Just for future reference, @alvinhochun did post an initial patch to try to fix this, in https://reviews.llvm.org/D128600, by calling _vsnprintf_s_l in the mingw codepath, like this:

diff --git a/libcxx/src/support/win32/locale_win32.cpp b/libcxx/src/support/win32/locale_win32.cpp
index 57ef94932ba0..05b8ce2e1db3 100644
--- a/libcxx/src/support/win32/locale_win32.cpp
+++ b/libcxx/src/support/win32/locale_win32.cpp
@@ -90,11 +90,15 @@ int snprintf_l(char* ret, size_t n, locale_t loc, const char* format, ...) {
   int result = __stdio_common_vsprintf(
       _CRT_INTERNAL_LOCAL_PRINTF_OPTIONS | _CRT_INTERNAL_PRINTF_STANDARD_SNPRINTF_BEHAVIOR, ret, n, format, loc, ap);
 #else
-  __libcpp_locale_guard __current(loc);
-  _LIBCPP_DIAGNOSTIC_PUSH
-  _LIBCPP_CLANG_DIAGNOSTIC_IGNORED("-Wformat-nonliteral")
-  int result = vsnprintf(ret, n, format, ap);
-  _LIBCPP_DIAGNOSTIC_POP
+  int result;
+  if (n != 0) {
+    va_list ap_copy;
+    va_copy(ap_copy, ap);
+    result = _vsnprintf_s_l(ret, n, _TRUNCATE, format, loc, ap_copy);
+    va_end(ap_copy);
+  }
+  if (n == 0 || result < 0)
+    result = _vscprintf_l(format, loc, ap);
 #endif
   va_end(ap);
   return result;

This does build for both UCRT and msvcrt (_vsnprintf_s_l and _vscprintf_l do exist in msvcrt.dll, since Windows Vista), but formatting of long double fails. On x86 mingw, long double is the x87 80 bit floats, while MSVC environments (and msvcrt.dll and UCRT) have long double as 64 bit. Libcxx in the CI configuration is built with the define __USE_MINGW_ANSI_STDIO enabled, which redirects the common stdio functions to mingw reimplementations, which use the right expected form of long double.

To fix this, the mingw stdio function reimplementations, used with __USE_MINGW_ANSI_STDIO, would need to be extended with an implementation of _vsnprintf_s_l.
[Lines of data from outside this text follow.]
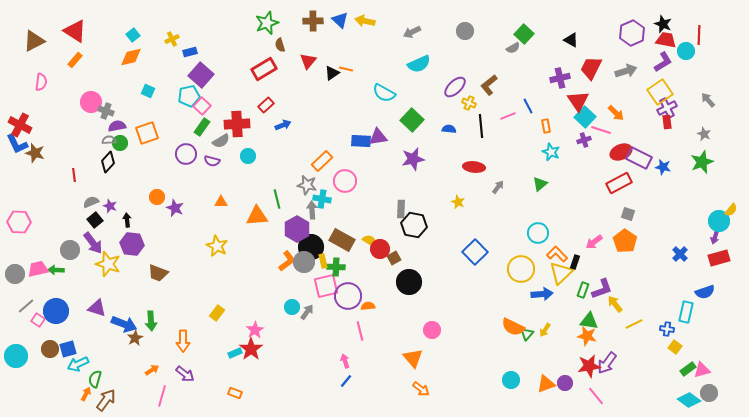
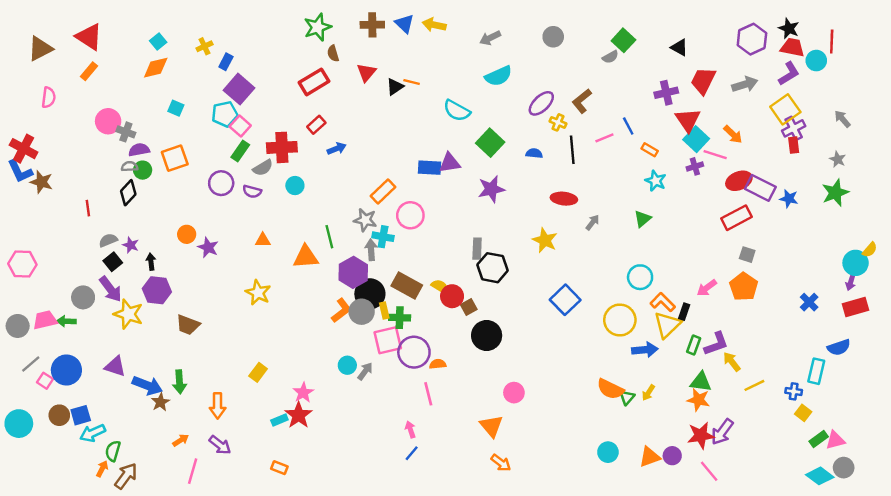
blue rectangle: (190, 52) -> (226, 62), turned -48
orange rectangle: (546, 126) -> (650, 150), turned -48
yellow star: (458, 202) -> (545, 240), size x1.5

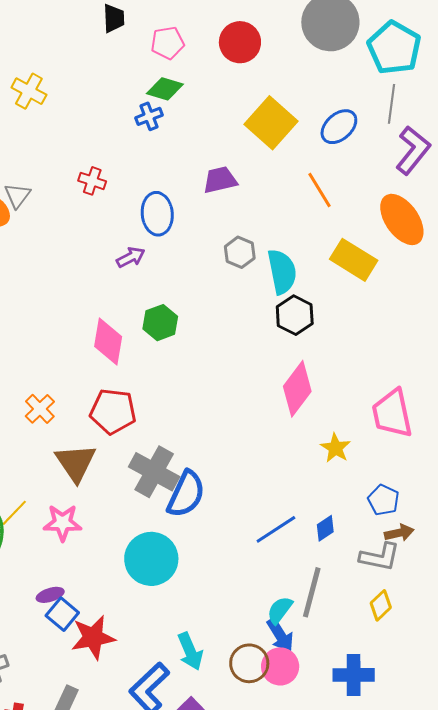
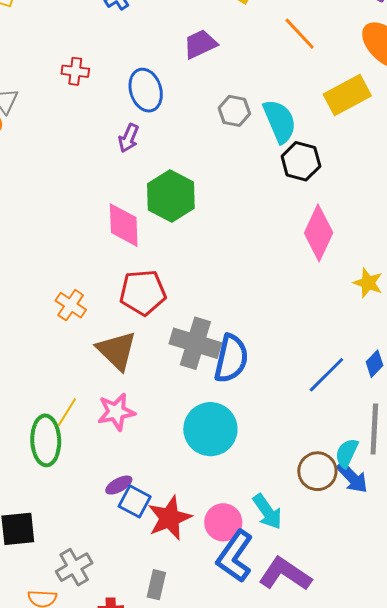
purple arrow: (131, 257) -> (129, 138), turned 152
yellow rectangle: (354, 260) -> (347, 95), turned -48
green hexagon: (160, 323) -> (171, 196), size x1.4
brown circle: (249, 663) -> (317, 471), moved
pink circle: (280, 666) -> (223, 522), moved

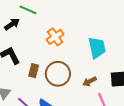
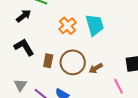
cyan trapezoid: (97, 48) -> (95, 25), moved
brown arrow: (90, 81) -> (96, 68), moved

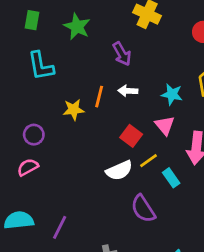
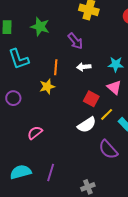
orange line: (99, 97) -> (56, 67), moved
purple circle: (34, 135) -> (13, 98), moved
pink semicircle: (28, 167) -> (35, 133), moved

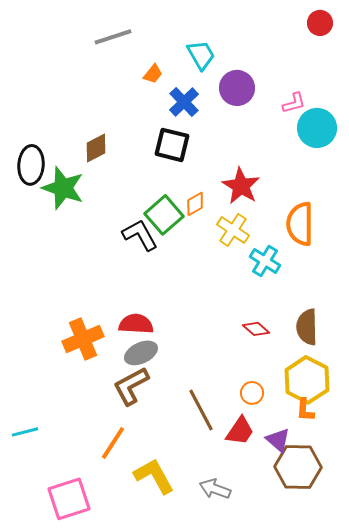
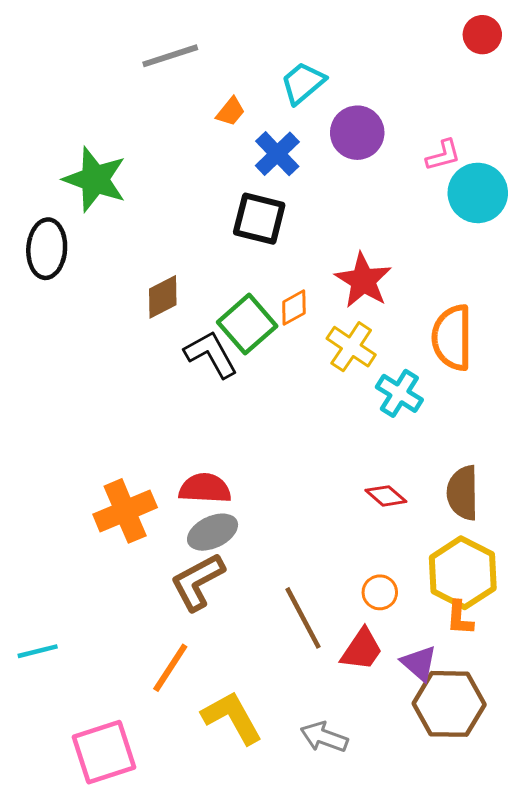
cyan trapezoid: (201, 55) -> (303, 83), turned -100
brown diamond: (96, 148) -> (163, 297), moved
green star: (63, 188) -> (95, 179), moved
Alternatively, the codepath using _vsnprintf_s_l could be used conditionally, as long as sizeof(double) == sizeof(long double) (i.e. for mingw, on non-x86), or if __USE_MINGW_ANSI_STDIO isn't enabled. (llvm-mingw builds of libc++ aren't built with that enabled currently - so they don't format long doubles correctly in these cases anyway.)

(Alternatively, the whole formatting could be reimplemented in libc++, but that's probably a much larger undertaking.)